Gezgin Şehmuz: “ Bir ay önce ülkenize geldim. Şehirler, kasabalar, köyler gördüm. Pek çok insanla tanıştım. Vezir Cambaz Ali’nin on kuruşluk bir işi elli kuruşa mal ettiğini söylediler. Şehzadenin söylediklerine katılıyorum. Az önce, padişahımızı çok severiz ve gönülden bağlıyız, dedin. Bu bağlılığı göstermenin zamanı geldi. “
Bunun üzerine yüzbaşı şunları söylemiş: “ Bunlar ne kadar derin ve anlamlı sözler. Etkilenmemek elde değil. Ancak bir bilge bu şekilde konuşabilir. Arkadaş, kimsin sen böyle? “
“ Ben Gezgin Şehmuz’um. “
“ Vay, sen Gezgin Şehmuz musun? Neden daha önce söylemedin? Çözün gezgini. “
Şehzade ve diğer bağlı bulunanlar da serbest bırakılmışlar. Yıllardır maceralarını dinledikleri Gezgin Şehmuz karşılarındaydı. O, daima doğru düşünür, doğru söylerdi. Mutlak tarafsızlık ilkesine sıkı sıkıya bağlıydı. Şimdiye kadar gezdiği, dolaştığı birçok ülke halkına büyük yararları dokunmuştu. Herkes, onun öğrettiklerinden payını alıyordu. Daha sonra Gezgin Şehmuz, Şehzade Veli, Yüzbaşı Halil ve askerler atlarına binip padişahı karşılamak üzere güneye doğru yollarına devam etmişler. Padişah ise, ordusuyla birlikte sınırı geçtikten sonra düşman karargahına yaptıkları ani bir baskınla şımarık kral yakalanmış, yerine barış yanlısı bir kral tayin edilmiş. Büyük bir savaş olmadan iki ülke arasında barış antlaşması imzalanmış.

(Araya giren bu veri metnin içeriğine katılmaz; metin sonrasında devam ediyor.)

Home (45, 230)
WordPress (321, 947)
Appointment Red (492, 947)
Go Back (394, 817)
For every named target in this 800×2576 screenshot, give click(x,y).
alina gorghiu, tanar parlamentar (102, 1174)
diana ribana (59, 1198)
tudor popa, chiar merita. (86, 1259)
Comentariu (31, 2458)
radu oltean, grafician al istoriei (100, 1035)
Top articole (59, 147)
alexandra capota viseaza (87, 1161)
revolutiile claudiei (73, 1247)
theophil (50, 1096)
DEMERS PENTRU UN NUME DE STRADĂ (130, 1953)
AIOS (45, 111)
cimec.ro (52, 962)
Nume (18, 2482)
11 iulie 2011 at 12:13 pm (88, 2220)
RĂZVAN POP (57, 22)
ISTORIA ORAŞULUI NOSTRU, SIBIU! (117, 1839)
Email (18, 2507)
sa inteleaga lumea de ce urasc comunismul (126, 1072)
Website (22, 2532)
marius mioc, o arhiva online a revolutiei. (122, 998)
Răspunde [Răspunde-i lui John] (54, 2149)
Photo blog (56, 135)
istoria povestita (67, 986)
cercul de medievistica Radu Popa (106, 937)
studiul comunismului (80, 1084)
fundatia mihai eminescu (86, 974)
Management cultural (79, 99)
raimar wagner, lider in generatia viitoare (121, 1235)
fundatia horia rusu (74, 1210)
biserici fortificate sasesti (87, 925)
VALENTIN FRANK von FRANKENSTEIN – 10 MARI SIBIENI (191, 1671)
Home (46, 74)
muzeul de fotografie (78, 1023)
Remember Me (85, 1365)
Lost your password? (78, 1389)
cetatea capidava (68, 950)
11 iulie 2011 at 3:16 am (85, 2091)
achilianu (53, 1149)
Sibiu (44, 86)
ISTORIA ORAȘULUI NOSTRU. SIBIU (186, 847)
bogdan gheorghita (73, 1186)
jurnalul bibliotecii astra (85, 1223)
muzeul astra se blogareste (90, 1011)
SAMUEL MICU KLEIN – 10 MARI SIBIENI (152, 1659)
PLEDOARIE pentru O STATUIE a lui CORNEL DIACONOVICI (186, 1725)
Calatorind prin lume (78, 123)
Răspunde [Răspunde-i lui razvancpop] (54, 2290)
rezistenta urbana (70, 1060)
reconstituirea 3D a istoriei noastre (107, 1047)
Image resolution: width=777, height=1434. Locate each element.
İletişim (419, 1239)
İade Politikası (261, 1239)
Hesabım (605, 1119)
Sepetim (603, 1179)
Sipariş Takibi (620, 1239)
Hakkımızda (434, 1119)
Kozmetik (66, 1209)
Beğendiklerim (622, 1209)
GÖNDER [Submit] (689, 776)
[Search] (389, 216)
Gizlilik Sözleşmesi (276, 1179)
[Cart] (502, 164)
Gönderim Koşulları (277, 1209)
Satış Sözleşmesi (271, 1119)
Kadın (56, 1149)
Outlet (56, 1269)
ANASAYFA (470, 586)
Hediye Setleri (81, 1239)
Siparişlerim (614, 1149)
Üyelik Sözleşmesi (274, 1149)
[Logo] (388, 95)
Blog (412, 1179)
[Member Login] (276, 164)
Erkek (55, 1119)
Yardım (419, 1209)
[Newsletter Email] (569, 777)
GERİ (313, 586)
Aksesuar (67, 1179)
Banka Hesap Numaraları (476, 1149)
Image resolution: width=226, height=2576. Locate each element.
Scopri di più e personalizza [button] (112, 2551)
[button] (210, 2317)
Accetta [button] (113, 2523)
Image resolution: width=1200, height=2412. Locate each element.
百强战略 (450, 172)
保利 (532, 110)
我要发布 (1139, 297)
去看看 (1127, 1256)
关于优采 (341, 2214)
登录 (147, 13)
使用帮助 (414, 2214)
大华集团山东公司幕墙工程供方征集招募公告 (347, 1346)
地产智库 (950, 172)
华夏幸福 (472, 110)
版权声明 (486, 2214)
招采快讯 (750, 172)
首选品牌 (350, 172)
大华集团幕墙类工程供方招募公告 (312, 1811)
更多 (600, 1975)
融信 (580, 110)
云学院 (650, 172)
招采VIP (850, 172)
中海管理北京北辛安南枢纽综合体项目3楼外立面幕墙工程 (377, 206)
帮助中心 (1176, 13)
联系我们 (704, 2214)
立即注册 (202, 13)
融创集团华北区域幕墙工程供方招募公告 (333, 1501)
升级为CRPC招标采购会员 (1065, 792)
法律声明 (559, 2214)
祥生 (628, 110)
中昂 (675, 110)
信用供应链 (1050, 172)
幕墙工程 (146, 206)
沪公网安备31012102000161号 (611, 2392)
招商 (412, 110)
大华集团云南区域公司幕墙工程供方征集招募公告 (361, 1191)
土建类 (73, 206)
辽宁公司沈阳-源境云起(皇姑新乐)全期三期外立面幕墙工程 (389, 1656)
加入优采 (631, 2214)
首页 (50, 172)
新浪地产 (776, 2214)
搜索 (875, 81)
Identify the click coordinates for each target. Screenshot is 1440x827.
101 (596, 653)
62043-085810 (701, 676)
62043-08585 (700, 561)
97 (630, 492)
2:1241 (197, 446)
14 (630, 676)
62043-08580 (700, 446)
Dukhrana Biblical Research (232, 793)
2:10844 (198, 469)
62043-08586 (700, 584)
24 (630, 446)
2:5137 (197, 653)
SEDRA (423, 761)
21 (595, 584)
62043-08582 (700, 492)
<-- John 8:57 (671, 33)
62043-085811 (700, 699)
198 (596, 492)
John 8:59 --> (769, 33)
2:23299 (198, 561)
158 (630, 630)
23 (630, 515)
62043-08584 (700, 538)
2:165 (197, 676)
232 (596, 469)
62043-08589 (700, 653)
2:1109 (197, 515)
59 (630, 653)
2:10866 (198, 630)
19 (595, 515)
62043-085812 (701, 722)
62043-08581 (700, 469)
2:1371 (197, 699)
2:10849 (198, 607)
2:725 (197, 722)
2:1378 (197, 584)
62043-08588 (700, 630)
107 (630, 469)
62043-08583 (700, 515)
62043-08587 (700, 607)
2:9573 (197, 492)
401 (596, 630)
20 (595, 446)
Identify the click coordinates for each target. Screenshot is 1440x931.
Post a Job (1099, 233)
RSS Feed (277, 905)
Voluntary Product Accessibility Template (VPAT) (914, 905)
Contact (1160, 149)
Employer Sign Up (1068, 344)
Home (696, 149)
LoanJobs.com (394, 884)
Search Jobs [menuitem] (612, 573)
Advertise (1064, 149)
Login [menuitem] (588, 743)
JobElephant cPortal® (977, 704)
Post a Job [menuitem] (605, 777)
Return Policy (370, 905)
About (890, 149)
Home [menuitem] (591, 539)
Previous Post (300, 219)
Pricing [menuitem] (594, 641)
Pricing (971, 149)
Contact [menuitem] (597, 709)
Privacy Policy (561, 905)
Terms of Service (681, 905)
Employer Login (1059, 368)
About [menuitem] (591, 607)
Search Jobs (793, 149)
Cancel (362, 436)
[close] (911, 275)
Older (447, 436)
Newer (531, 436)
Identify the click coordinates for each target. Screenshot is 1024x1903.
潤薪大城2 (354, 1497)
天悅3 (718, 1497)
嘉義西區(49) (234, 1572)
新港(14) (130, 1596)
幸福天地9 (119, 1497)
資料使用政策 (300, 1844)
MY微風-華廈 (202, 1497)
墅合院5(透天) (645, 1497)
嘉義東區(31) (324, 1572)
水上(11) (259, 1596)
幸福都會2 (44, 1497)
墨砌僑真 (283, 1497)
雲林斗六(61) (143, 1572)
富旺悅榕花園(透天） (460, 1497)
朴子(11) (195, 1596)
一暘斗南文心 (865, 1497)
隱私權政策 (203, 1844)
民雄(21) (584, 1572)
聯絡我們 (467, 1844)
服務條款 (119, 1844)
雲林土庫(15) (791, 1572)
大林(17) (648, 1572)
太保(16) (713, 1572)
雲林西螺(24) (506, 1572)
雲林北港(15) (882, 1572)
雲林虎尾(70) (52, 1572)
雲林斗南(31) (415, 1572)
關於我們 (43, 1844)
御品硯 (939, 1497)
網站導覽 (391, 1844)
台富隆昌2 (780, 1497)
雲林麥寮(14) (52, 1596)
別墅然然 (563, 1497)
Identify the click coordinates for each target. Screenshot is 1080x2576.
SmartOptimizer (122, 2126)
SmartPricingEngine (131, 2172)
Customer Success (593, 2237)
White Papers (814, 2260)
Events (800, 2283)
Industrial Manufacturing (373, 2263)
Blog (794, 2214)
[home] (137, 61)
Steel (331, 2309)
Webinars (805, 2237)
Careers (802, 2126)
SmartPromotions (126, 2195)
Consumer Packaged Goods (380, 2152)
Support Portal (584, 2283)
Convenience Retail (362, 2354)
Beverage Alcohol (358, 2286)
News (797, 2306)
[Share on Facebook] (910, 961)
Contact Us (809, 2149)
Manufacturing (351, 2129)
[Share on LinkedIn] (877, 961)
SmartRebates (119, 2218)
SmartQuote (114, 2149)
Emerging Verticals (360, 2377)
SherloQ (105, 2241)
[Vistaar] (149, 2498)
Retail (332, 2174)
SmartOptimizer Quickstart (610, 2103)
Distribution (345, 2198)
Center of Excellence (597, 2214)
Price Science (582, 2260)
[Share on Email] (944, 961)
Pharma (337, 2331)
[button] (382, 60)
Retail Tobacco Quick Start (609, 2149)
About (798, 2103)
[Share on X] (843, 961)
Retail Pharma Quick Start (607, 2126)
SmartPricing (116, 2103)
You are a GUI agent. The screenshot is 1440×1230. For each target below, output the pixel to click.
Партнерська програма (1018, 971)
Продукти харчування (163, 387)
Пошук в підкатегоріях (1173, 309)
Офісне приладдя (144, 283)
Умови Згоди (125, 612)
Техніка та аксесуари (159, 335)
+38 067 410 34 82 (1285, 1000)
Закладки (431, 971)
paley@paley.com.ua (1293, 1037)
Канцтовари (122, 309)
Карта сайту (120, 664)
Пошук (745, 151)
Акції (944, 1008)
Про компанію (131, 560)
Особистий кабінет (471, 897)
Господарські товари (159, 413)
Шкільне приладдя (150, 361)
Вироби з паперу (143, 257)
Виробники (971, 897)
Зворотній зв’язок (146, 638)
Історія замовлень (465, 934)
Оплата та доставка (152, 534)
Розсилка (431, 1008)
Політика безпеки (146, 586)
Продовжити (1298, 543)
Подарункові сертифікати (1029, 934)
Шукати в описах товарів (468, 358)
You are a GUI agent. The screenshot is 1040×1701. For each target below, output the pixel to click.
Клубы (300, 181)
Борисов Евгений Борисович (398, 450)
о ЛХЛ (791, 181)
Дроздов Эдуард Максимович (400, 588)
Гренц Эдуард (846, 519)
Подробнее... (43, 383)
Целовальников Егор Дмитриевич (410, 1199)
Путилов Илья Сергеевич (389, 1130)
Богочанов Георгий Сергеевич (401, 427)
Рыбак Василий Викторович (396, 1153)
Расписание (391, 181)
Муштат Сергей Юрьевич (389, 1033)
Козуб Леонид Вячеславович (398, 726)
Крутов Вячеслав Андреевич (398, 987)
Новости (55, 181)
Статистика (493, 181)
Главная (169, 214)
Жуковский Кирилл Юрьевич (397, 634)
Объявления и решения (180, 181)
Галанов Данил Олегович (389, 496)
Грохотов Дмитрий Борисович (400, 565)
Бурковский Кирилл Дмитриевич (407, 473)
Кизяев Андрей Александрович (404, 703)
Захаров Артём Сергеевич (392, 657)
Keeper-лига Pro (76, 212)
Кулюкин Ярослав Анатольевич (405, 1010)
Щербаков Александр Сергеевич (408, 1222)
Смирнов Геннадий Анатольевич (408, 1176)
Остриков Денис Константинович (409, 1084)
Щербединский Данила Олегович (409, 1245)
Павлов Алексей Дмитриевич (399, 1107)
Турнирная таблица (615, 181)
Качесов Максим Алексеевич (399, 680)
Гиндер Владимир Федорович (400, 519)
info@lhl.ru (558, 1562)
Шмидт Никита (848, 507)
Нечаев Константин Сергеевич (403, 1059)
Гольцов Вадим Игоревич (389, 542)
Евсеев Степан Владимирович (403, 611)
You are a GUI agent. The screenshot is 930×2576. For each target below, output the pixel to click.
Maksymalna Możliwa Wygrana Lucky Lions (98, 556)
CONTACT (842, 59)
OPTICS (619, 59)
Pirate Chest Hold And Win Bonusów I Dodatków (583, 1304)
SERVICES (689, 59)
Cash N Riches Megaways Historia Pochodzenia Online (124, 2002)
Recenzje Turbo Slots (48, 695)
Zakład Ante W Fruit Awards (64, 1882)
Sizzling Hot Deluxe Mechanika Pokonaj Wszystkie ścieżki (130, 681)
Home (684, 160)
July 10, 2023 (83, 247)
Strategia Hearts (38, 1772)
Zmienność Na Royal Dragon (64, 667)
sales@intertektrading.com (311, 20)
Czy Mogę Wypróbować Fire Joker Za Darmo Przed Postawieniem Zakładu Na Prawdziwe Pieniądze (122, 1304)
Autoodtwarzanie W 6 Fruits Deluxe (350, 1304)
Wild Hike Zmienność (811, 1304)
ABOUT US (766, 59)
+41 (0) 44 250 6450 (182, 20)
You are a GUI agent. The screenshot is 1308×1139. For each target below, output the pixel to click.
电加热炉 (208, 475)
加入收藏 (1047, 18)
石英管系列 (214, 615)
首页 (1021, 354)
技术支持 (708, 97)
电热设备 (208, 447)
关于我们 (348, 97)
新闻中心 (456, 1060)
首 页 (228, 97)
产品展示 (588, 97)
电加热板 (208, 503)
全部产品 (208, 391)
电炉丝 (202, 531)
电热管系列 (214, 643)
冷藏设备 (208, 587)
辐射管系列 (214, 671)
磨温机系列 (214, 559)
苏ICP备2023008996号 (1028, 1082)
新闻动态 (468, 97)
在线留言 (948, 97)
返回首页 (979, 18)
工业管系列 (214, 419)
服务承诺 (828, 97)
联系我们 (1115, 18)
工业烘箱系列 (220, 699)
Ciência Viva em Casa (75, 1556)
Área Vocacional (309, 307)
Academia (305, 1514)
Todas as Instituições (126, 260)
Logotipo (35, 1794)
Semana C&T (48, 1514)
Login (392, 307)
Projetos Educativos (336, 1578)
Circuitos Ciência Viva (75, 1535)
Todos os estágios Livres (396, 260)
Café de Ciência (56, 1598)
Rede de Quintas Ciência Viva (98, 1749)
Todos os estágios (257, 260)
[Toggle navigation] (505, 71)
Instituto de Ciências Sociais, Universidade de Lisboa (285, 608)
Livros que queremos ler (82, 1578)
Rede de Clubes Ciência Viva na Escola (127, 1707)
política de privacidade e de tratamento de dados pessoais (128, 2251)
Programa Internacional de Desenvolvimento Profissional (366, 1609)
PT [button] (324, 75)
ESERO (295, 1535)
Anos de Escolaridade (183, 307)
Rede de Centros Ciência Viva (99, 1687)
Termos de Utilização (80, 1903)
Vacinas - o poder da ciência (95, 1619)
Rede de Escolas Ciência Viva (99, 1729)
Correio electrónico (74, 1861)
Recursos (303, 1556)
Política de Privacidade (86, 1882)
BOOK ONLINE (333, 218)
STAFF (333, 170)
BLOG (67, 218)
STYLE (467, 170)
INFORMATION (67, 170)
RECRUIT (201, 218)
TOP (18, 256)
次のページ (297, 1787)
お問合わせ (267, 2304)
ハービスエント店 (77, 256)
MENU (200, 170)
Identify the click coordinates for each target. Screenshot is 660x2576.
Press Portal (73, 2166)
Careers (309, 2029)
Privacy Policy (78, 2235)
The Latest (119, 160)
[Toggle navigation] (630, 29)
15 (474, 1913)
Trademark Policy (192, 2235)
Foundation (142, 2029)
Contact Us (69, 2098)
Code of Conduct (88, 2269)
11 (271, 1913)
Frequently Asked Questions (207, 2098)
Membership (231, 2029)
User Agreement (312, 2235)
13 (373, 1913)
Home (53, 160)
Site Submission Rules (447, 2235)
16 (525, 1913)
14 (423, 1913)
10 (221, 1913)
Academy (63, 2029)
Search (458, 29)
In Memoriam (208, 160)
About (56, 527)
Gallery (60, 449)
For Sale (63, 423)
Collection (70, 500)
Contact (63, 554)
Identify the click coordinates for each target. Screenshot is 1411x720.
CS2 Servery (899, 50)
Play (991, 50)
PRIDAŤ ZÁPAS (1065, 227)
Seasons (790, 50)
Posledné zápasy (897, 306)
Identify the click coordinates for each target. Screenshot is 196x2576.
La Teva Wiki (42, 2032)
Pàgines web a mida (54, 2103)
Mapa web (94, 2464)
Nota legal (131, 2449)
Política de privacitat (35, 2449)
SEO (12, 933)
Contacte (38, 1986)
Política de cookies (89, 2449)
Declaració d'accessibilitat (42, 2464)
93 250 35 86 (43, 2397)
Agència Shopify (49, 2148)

Dönüş yolunda padişahı, Gezgin Şehmuz, Şehzade Veli, Yüzbaşı Halil ve askerler karşılamış. Şehzade, padişaha, Gezgin Şehmuz’u tanıştırdıktan sonra olanları anlatmış. Buna çok sinirlenen padişah ordusuyla birlikte ileri yürüyüşe geçmiş. Planlarının bozulduğunu öğrenen Cambaz Ali, devlet hazinesinde altın-gümüş değerli ne varsa bir arabaya yükleyip saraydan kaçmış. Komşu bir ülkeye sığınmak için batıya doğru giderken, yolda kendisini tanıyan köylüler tarafından yakalanmış. Padişaha teslim edilmiş. Şehzadeden şüphelendiği ve hata yaptığı için onuru kırılan Yüzbaşı Halil’in istifası kabul edilmiş. Gezgin Şehmuz, sarayda iki ay misafir kalmış. Padişah, şehzade ve diğer yöneticilerle en iyi devlet yönetiminin halk yararına olan birçok sorunun çözümlenmesiyle gerçekleşeceği konusunda fikir birliğine vardıktan sonra, yeni ülkeler görmek, yeni insanlarla tanışmak üzere atına binip yollara düşmüş.